→ **Action item**: Each line from the first line of the entries through the line holding "Lüneburg abgeschafft. Ein" is to be restated word for word; nothing else, and no picture, belongs in the answer.

→ **Information provided**:
################
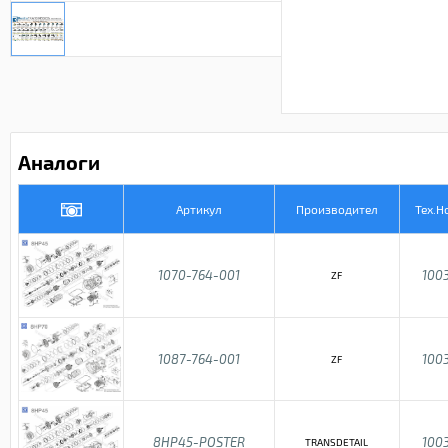
Аналоги
Артикул
Производител
Тех.Н
1070-764-001
100
ZF
1087-764-001
100
ZF
8HP45-POSTER
100
TRANSDETAIL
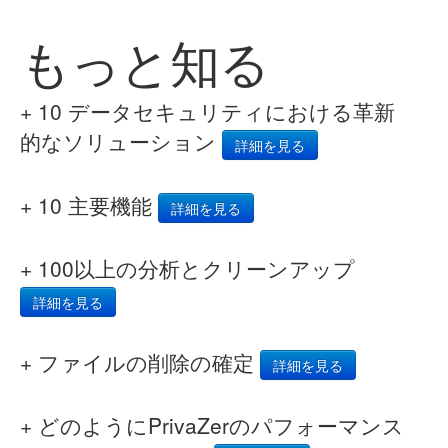
もっと知る
+ 10 データセキュリティにおける革新
的なソリューション
詳細を見る
+ 10 主要機能
詳細を見る
+ 100以上の分析とクリーンアップ
詳細を見る
+ ファイルの削除の確定
詳細を見る
+ どのようにPrivaZerのパフォーマンス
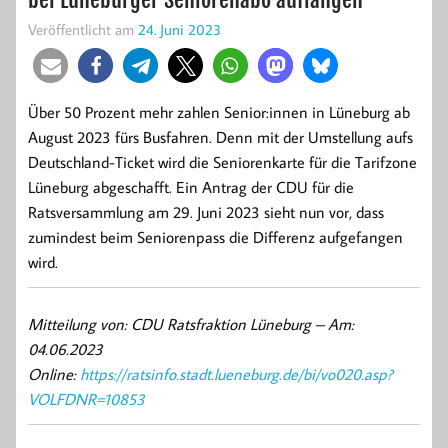
Veröffentlicht am
24. Juni 2023
Über 50 Prozent mehr zahlen Senior:innen in Lüneburg ab
August 2023 fürs Busfahren. Denn mit der Umstellung aufs
Deutschland-Ticket wird die Seniorenkarte für die Tarifzone
Lüneburg abgeschafft. Ein Antrag der CDU für die
Ratsversammlung am 29. Juni 2023 sieht nun vor, dass
zumindest beim Seniorenpass die Differenz aufgefangen
wird.
Mitteilung von: CDU Ratsfraktion Lüneburg –
Am:
04.06.2023
Online:
https://ratsinfo.stadt.lueneburg.de/bi/vo020.asp?
VOLFDNR=10853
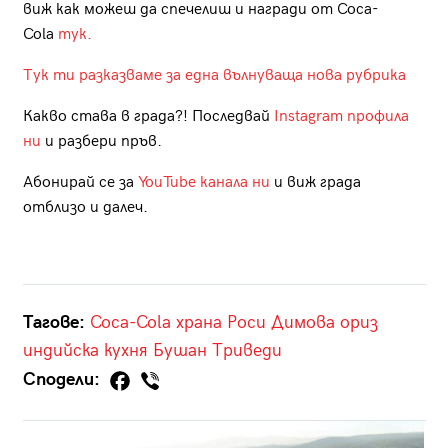
виж как можеш да спечелиш и награди от Coca-
Cola
тук.
Т
ук ти разказваме за една вълнуваща нова рубрика
Какво става в града?! Последвай
Instagram профила
ни
и разбери пръв.
Абонирай се за
YouTube канала ни
и виж града
отблизо и далеч.
Тагове:
Coca-Cola
храна
Роси Димова
ориз
индийска кухня
Бушан Триведи
Сподели:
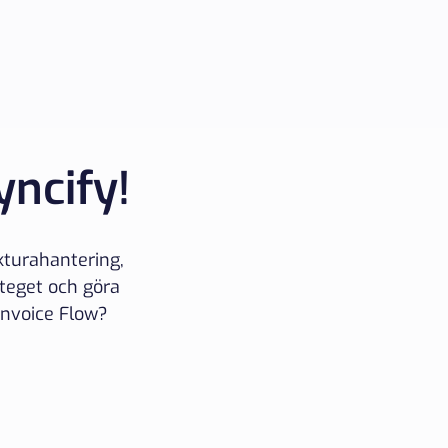
yncify!
kturahantering,
 steget och göra
Invoice Flow?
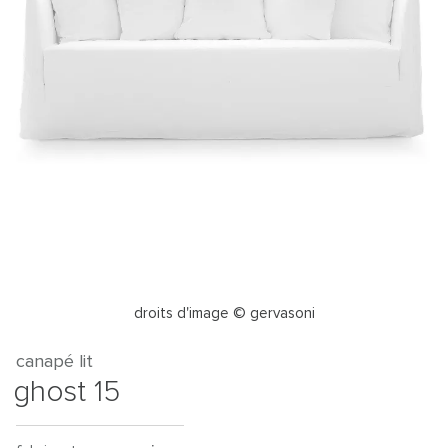
droits d'image © gervasoni
canapé lit
ghost 15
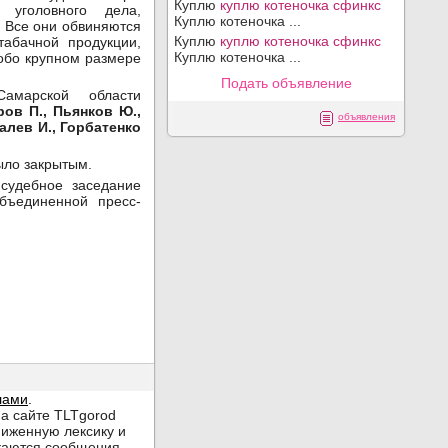
Куплю
куплю котеночка сфинкс
 уголовного дела,
Куплю котеночка ...
. Все они обвиняются
Куплю
куплю котеночка сфинкс
табачной продукции,
Куплю котеночка ...
обо крупном размере
Подать объявление
амарской области
ов П., Пьянков Ю.,
объявления
алев И., Горбатенко
ыло закрытым.
судебное заседание
бъединенной пресс-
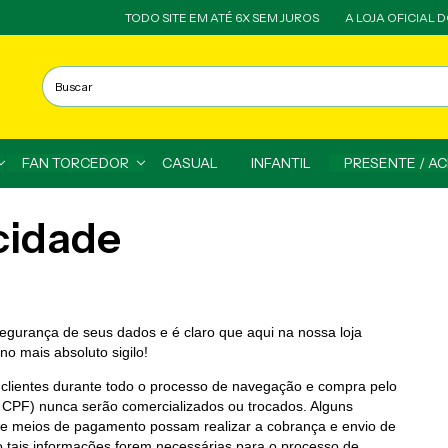
TODO SITE EM ATÉ 6X SEM JUROS
A LOJA OFICIAL DO MI
FAN TORCEDOR
CASUAL
INFANTIL
PRESENTE / A
acidade
urança de seus dados e é claro que aqui na nossa loja
no mais absoluto sigilo!
 clientes durante todo o processo de navegação e compra pelo
 CPF) nunca serão comercializados ou trocados. Alguns
 e meios de pagamento possam realizar a cobrança e envio de
o tais informações forem necessárias para o processo de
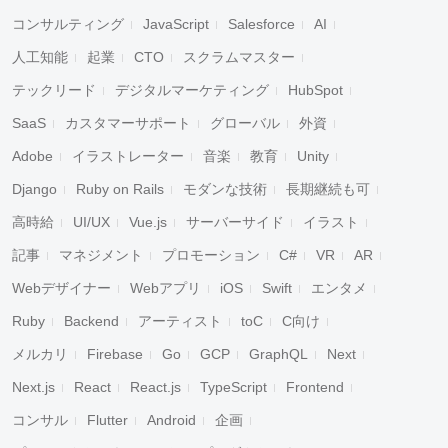
コンサルティング
JavaScript
Salesforce
AI
人工知能
起業
CTO
スクラムマスター
テックリード
デジタルマーケティング
HubSpot
SaaS
カスタマーサポート
グローバル
外資
Adobe
イラストレーター
音楽
教育
Unity
Django
Ruby on Rails
モダンな技術
長期継続も可
高時給
UI/UX
Vue.js
サーバーサイド
イラスト
記事
マネジメント
プロモーション
C#
VR
AR
Webデザイナー
Webアプリ
iOS
Swift
エンタメ
Ruby
Backend
アーティスト
toC
C向け
メルカリ
Firebase
Go
GCP
GraphQL
Next
Next.js
React
React.js
TypeScript
Frontend
コンサル
Flutter
Android
企画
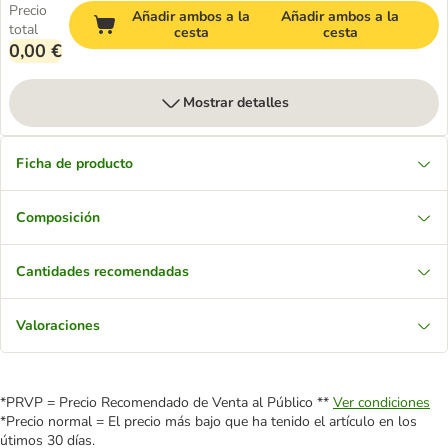
Precio
Añadir ambos a la
Añadir ambos a la
total
cesta
cesta
0,00 €
Mostrar detalles
Ficha de producto
Composición
Cantidades recomendadas
Valoraciones
*PRVP = Precio Recomendado de Venta al Público **
Ver condiciones
*Precio normal = El precio más bajo que ha tenido el artículo en los
útimos 30 días.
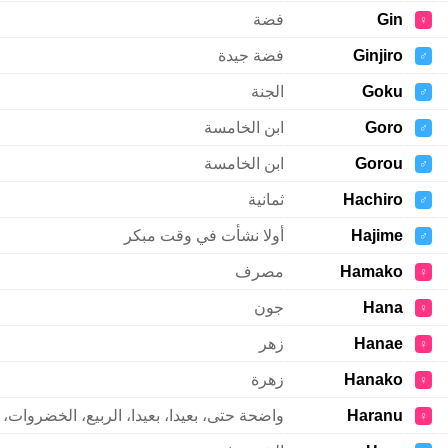
Gin
فضة
♀
Ginjiro
فضة جيدة
♂
Goku
الجنة
♂
Goro
ابن الخامسة
♂
Gorou
ابن الخامسة
♂
Hachiro
ثمانية
♂
Hajime
أولا نشأت في وقت مبكر
♂
Hamako
مصرف
♀
Hana
جون
♀
Hanae
زهر
♀
Hanako
زهرة
♀
Haranu
واضحة حتى، بعيدا، بعيدا، الربيع، الخضروات،
♀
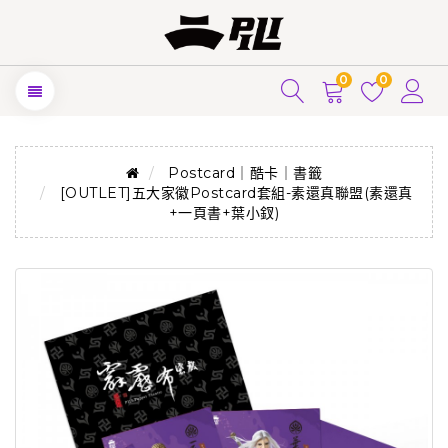
0
0
Postcard｜酷卡｜書籤
[OUTLET]五大家徽Postcard套組-素還真聯盟(素還真
+一頁書+葉小釵)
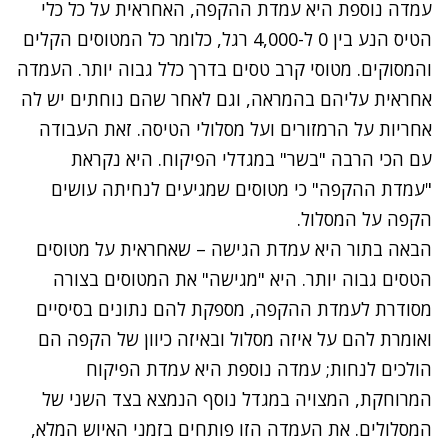
עמדה נוספת היא עמדת ההקפה, האחראית על כל כלי
הטיס הנע בין 0 ל-4,000 רגל, כלומר כל המטוסים הקלים
והמסוקים. מטוסי קרב טסים בדרך כלל גבוה יותר. העמדה
אחראית עליהם בהמראה, וגם לאחר שהם נוחתים יש לה
אחריות על הרמזורים ועל מסלולי הטיסה. זאת העבודה
עם הכי הרבה "בשר" במגדלי הפיקוח. היא נקראת
"עמדת ההקפה" כי מטוסים שמגיעים לנחיתה עושים
הקפה על המסלול.
הבאה בתור היא עמדת הגישה – שאחראית על מטוסים
הטסים גבוה יותר. היא "מגישה" את המטוסים בצורה
מסודרת לעמדת ההקפה, מספקת להם נתונים בסיסיים
ואומרת להם על איזה מסלול ובאיזה כיוון של הקפה הם
הולכים לנחות; עמדה נוספת היא עמדת הפיקוח
המרוחקת, המצויה במגדל נוסף הנמצא בצד השני של
המסלולים. את העמדה הזו פותחים בזמני האיוש המלא,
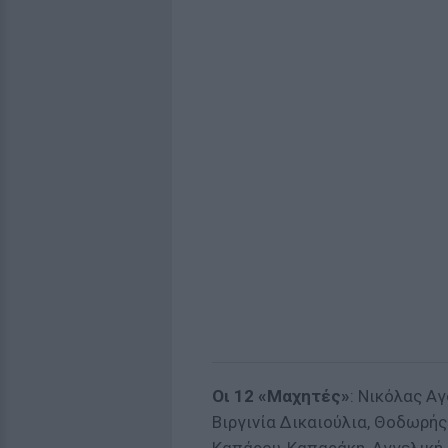
Οι 12 «Μαχητές»
: Νικόλας Αγ
Βιργινία Δικαιούλια, Θοδωρή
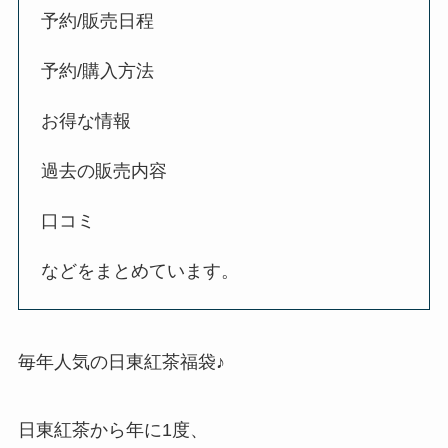
予約/販売日程
予約/購入方法
お得な情報
過去の販売内容
口コミ
などをまとめています。
毎年人気の日東紅茶福袋♪
日東紅茶から年に1度、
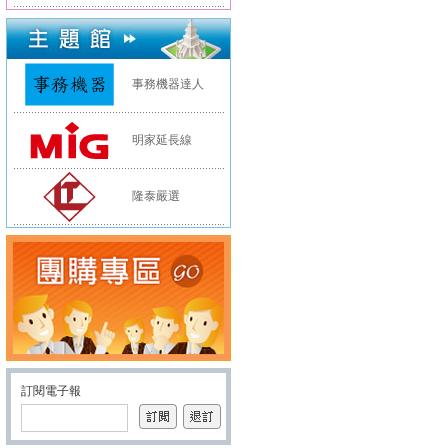
事務機器達人
明家延長線
隆泰嚴選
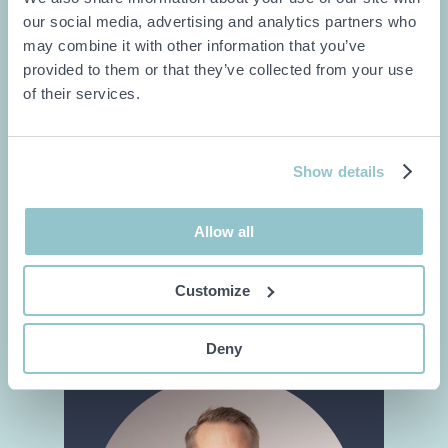
our social media, advertising and analytics partners who
Typ av objekt
may combine it with other information that you’ve
Vad är det för objekt du skulle vilja ha
provided to them or that they’ve collected from your use
of their services.
hjälp med att sälja?
Show details
Allow all
Customize
Deny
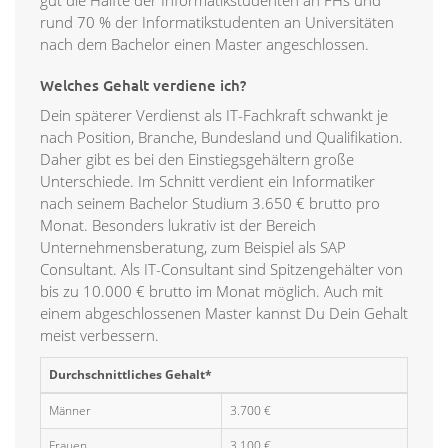
gut die Hälfte der Informatikstudenten an FHs und
rund 70 % der Informatikstudenten an Universitäten
nach dem Bachelor einen Master angeschlossen.
Welches Gehalt verdiene ich?
Dein späterer Verdienst als IT-Fachkraft schwankt je
nach Position, Branche, Bundesland und Qualifikation.
Daher gibt es bei den Einstiegsgehältern große
Unterschiede. Im Schnitt verdient ein Informatiker
nach seinem Bachelor Studium 3.650 € brutto pro
Monat. Besonders lukrativ ist der Bereich
Unternehmensberatung, zum Beispiel als SAP
Consultant. Als IT-Consultant sind Spitzengehälter von
bis zu 10.000 € brutto im Monat möglich. Auch mit
einem abgeschlossenen Master kannst Du Dein Gehalt
meist verbessern.
Durchschnittliches Gehalt*
Männer
3.700 €
Frauen
3.100 €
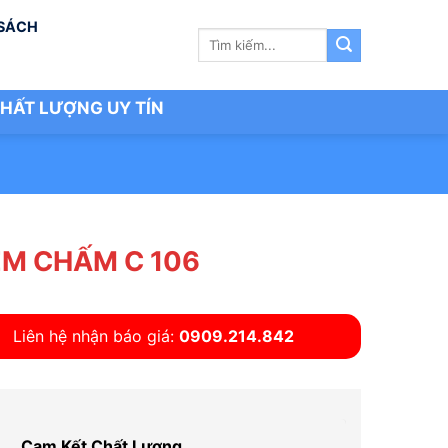
 SÁCH
Tìm
kiếm:
HẤT LƯỢNG UY TÍN
M CHẤM C 106
Liên hệ nhận báo giá:
0909.214.842
Cam Kết Chất Lượng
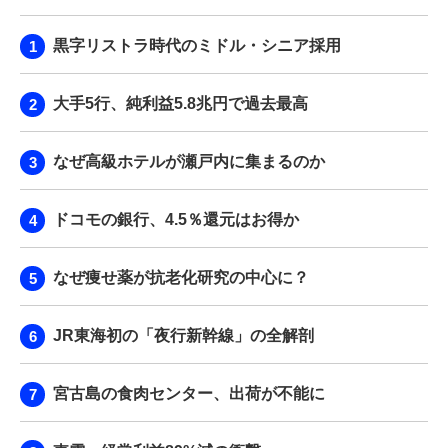
黒字リストラ時代のミドル・シニア採用
大手5行、純利益5.8兆円で過去最高
なぜ高級ホテルが瀬戸内に集まるのか
ドコモの銀行、4.5％還元はお得か
なぜ痩せ薬が抗老化研究の中心に？
JR東海初の「夜行新幹線」の全解剖
宮古島の食肉センター、出荷が不能に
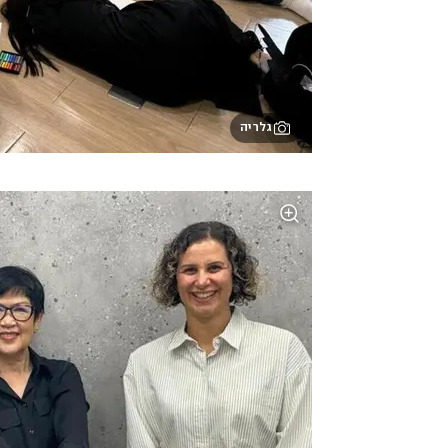
גלריה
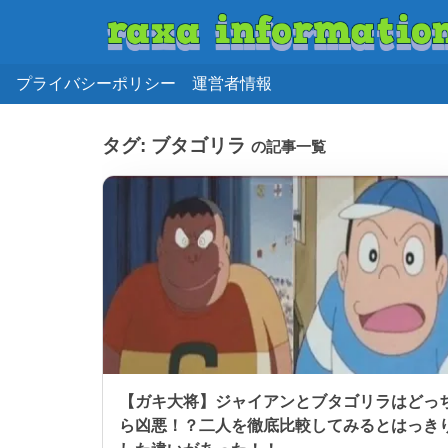
プライバシーポリシー
運営者情報
タグ:
ブタゴリラ
の記事一覧
【ガキ大将】ジャイアンとブタゴリラはどっ
ら凶悪！？二人を徹底比較してみるとはっき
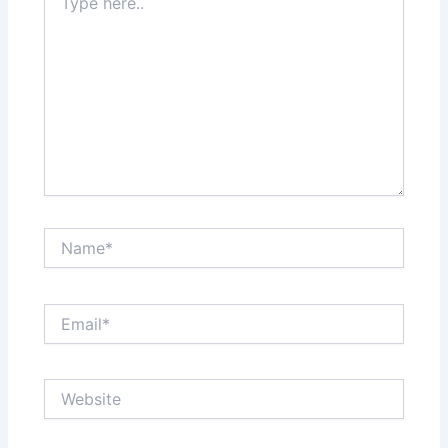
here..
Name*
Email*
Website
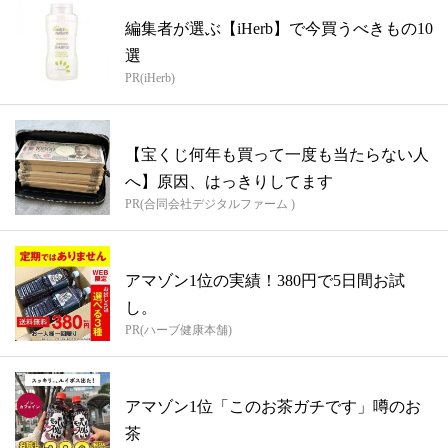
編集者が選ぶ【iHerb】で今買うべきもの10
選
PR(iHerb)
【宝くじ何年も買って一度も当たらない人
へ】原因、はっきりしてます
PR(合同会社デジタルファーム )
アマゾン1位の実績！380円で5日間お試
し。
PR(ハーブ健康本舗)
アマゾン1位「このお茶ガチです」噂のお
茶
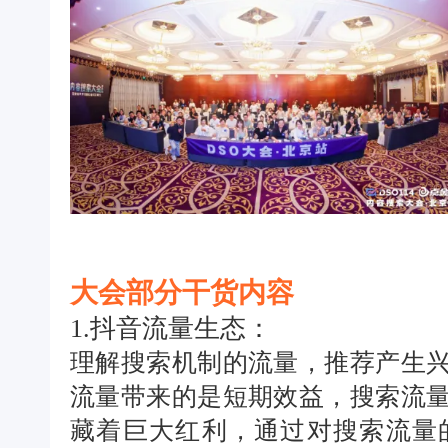
大会部分干货内容
1.抖音流量生态：
理解搜索机制的流量，推荐产生
流量带来的是短期效益，搜索流
藏着巨大红利，通过对搜索流量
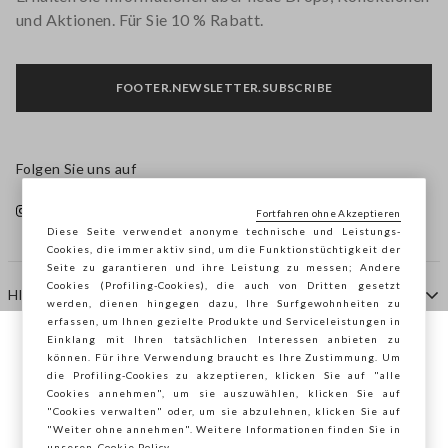
und Aktionen. Für Sie 10 % Rabatt.
FOOTER.NEWSLETTER.SUBSCRIBE
Folgen Sie uns auf
Fortfahren ohne Akzeptieren
Diese Seite verwendet anonyme technische und Leistungs-
Cookies, die immer aktiv sind, um die Funktionstüchtigkeit der
Seite zu garantieren und ihre Leistung zu messen; Andere
Cookies (Profiling-Cookies), die auch von Dritten gesetzt
HILFE
werden, dienen hingegen dazu, Ihre Surfgewohnheiten zu
erfassen, um Ihnen gezielte Produkte und Serviceleistungen in
Einklang mit Ihren tatsächlichen Interessen anbieten zu
Sie surfen auf der Seite von STEFANEL
können. Für ihre Verwendung braucht es Ihre Zustimmung. Um
AGENTUR
die Profiling-Cookies zu akzeptieren, klicken Sie auf "alle
Österreich, möchten Sie Ihren Standort
Cookies annehmen", um sie auszuwählen, klicken Sie auf
speichern?
"Cookies verwalten" oder, um sie abzulehnen, klicken Sie auf
KONTAKTE
"Weiter ohne annehmen". Weitere Informationen finden Sie in
unseren
Cookie Policy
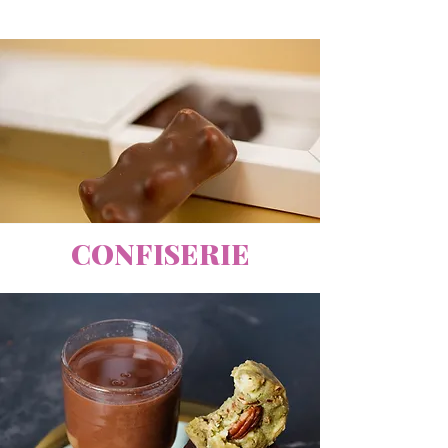
CONFISERIE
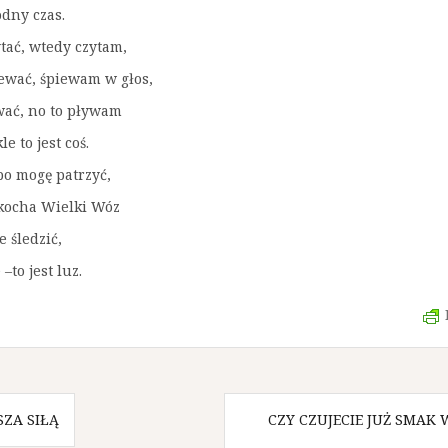
odny czas.
tać, wtedy czytam,
iewać, śpiewam w głos,
ywać, no to pływam
le to jest coś.
o mogę patrzyć,
 kocha Wielki Wóz
e śledzić,
 –to jest luz.
ZA SIŁĄ
CZY CZUJECIE JUŻ SMAK 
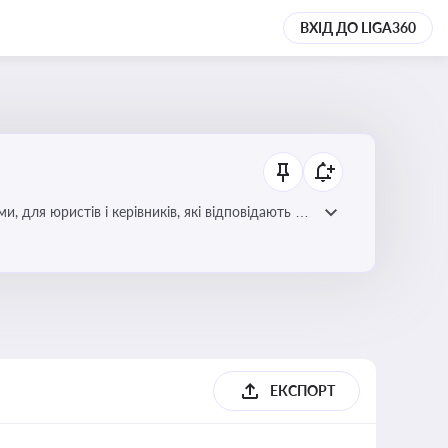
ВХІД ДО LIGA360
для юристів і керівників, які відповідають за
ЕКСПОРТ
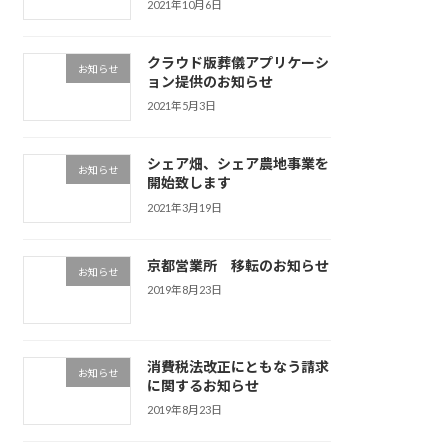
2021年10月6日
クラウド版葬儀アプリケーシ
お知らせ
ョン提供のお知らせ
2021年5月3日
シェア畑、シェア農地事業を
お知らせ
開始致します
2021年3月19日
京都営業所 移転のお知らせ
お知らせ
2019年8月23日
消費税法改正にともなう請求
お知らせ
に関するお知らせ
2019年8月23日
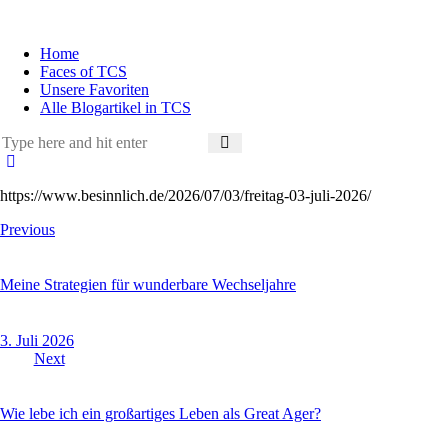
Home
Faces of TCS
Unsere Favoriten
Alle Blogartikel in TCS
https://www.besinnlich.de/2026/07/03/freitag-03-juli-2026/
Previous
Meine Strategien für wunderbare Wechseljahre
3. Juli 2026
Next
Wie lebe ich ein großartiges Leben als Great Ager?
################
→ **Solution**:
Аналоги
Артикул
Производител
Тех.Н
1070-764-001
100
ZF
1087-764-001
100
ZF
8HP45-POSTER
100
TRANSDETAIL
もっと知る
+ 10 データセキュリティにおける革新
的なソリューション
詳細を見る
+ 10 主要機能
詳細を見る
+ 100以上の分析とクリーンアップ
詳細を見る
+ ファイルの削除の確定
詳細を見る
+ どのようにPrivaZerのパフォーマンス
Veröffentlicht am
24. Juni 2023
Über 50 Prozent mehr zahlen Senior:innen in Lüneburg ab
August 2023 fürs Busfahren. Denn mit der Umstellung aufs
Deutschland-Ticket wird die Seniorenkarte für die Tarifzone
Lüneburg abgeschafft. Ein Antrag der CDU für die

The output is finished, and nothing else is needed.